**Task brief:**
Lines with the string "lavaa" in the data below: report how many there are, and write nothing but the number.

····················

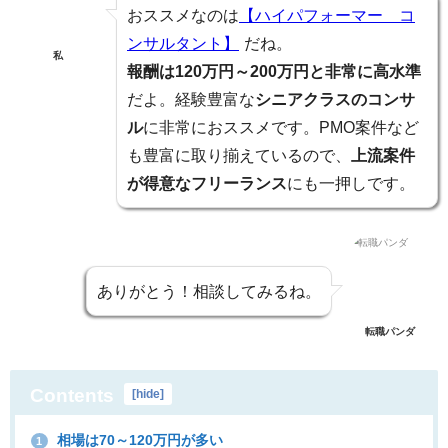
おススメなのは
【ハイパフォーマー コ
ンサルタント】
だね。
私
報酬は120万円～200万円と非常に高水準
だよ。経験豊富な
シニアクラスのコンサ
ル
に非常におススメです。PMO案件など
も豊富に取り揃えているので、
上流案件
が得意なフリーランス
にも一押しです。
ありがとう！相談してみるね。
転職パンダ
Contents
[
hide
]
相場は70～120万円が多い
1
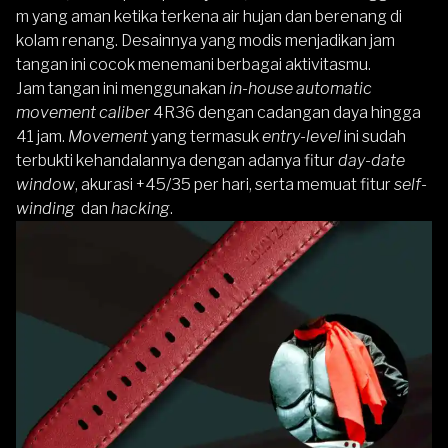
m yang aman ketika terkena air hujan dan berenang di
kolam renang. Desainnya yang modis menjadikan jam
tangan ini cocok menemani berbagai aktivitasmu.
Jam tangan ini menggunakan
in-house automatic
movement caliber
4R36 dengan cadangan daya hingga
41 jam.
Movement
yang termasuk
entry-level
ini sudah
terbukti kehandalannya dengan adanya fitur
day-date
window
, akurasi +45/35 per hari, serta memuat fitur
self-
winding
dan
hacking
.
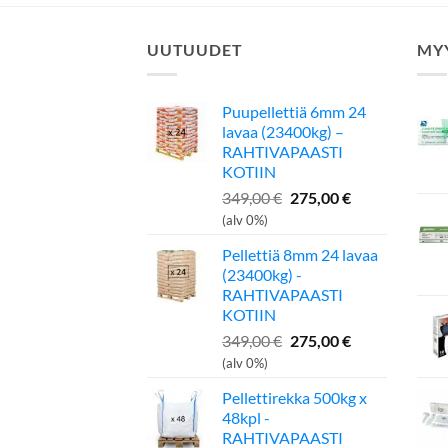
UUTUUDET
MY
Puupellettiä 6mm 24
lavaa (23400kg) –
RAHTIVAPAASTI
KOTIIN
Alkuperäinen
Nykyinen
349,00
€
275,00
€
hinta
hinta
(alv 0%)
oli:
on:
Pellettiä 8mm 24 lavaa
349,00 €.
275,00 €.
(23400kg) -
RAHTIVAPAASTI
KOTIIN
Alkuperäinen
Nykyinen
349,00
€
275,00
€
hinta
hinta
(alv 0%)
oli:
on:
Pellettirekka 500kg x
349,00 €.
275,00 €.
48kpl -
RAHTIVAPAASTI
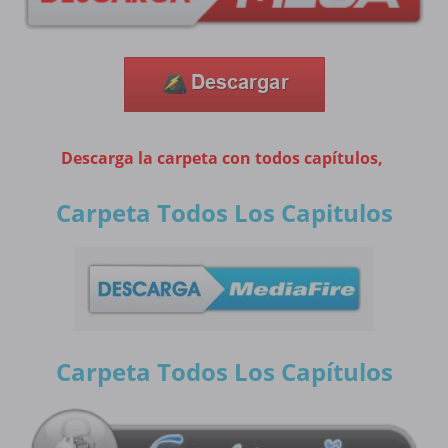
Descarga la carpeta con todos capítulos,
Carpeta Todos Los Capitulos
Carpeta Todos Los Capítulos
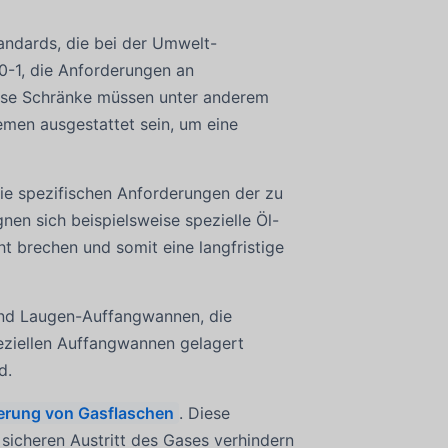
andards, die bei der Umwelt-
0-1, die Anforderungen an
Diese Schränke müssen unter anderem
emen ausgestattet sein, um eine
die spezifischen Anforderungen der zu
nen sich beispielsweise spezielle Öl-
t brechen und somit eine langfristige
und Laugen-Auffangwannen, die
eziellen Auffangwannen gelagert
d.
erung von Gasflaschen
. Diese
 sicheren Austritt des Gases verhindern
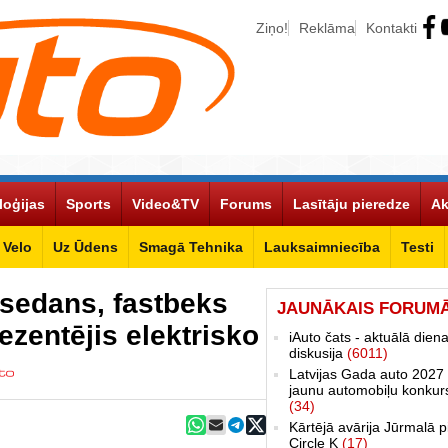
Ziņo!
Reklāma
Kontakti
loģijas
Sports
Video&TV
Forums
Lasītāju pieredze
Ak
Velo
Uz Ūdens
Smagā Tehnika
Lauksaimniecība
Testi
: sedans, fastbeks
JAUNĀKAIS FORUM
ezentējis elektrisko
iAuto čats - aktuālā dien
diskusija
(6011)
Latvijas Gada auto 2027 
jaunu automobiļu konkur
(34)
Kārtējā avārija Jūrmalā p
Circle K
(17)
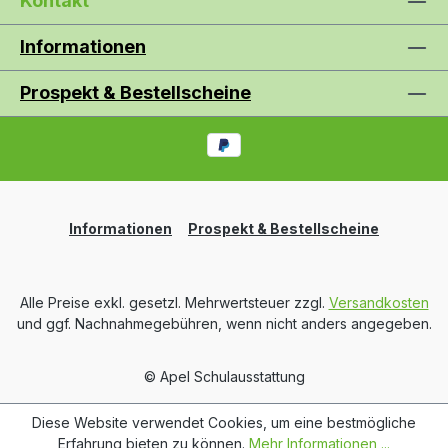
Kontakt
Informationen
Prospekt & Bestellscheine
Informationen
Prospekt & Bestellscheine
Alle Preise exkl. gesetzl. Mehrwertsteuer zzgl.
Versandkosten
und ggf. Nachnahmegebühren, wenn nicht anders angegeben.
© Apel Schulausstattung
Diese Website verwendet Cookies, um eine bestmögliche
Erfahrung bieten zu können.
Mehr Informationen ...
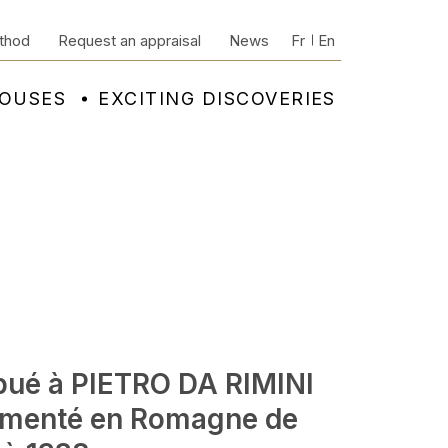
thod
Request an appraisal
News
Fr
En
HOUSES
EXCITING DISCOVERIES
ibué à PIETRO DA RIMINI
menté en Romagne de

····················

**Answer to this task:**
2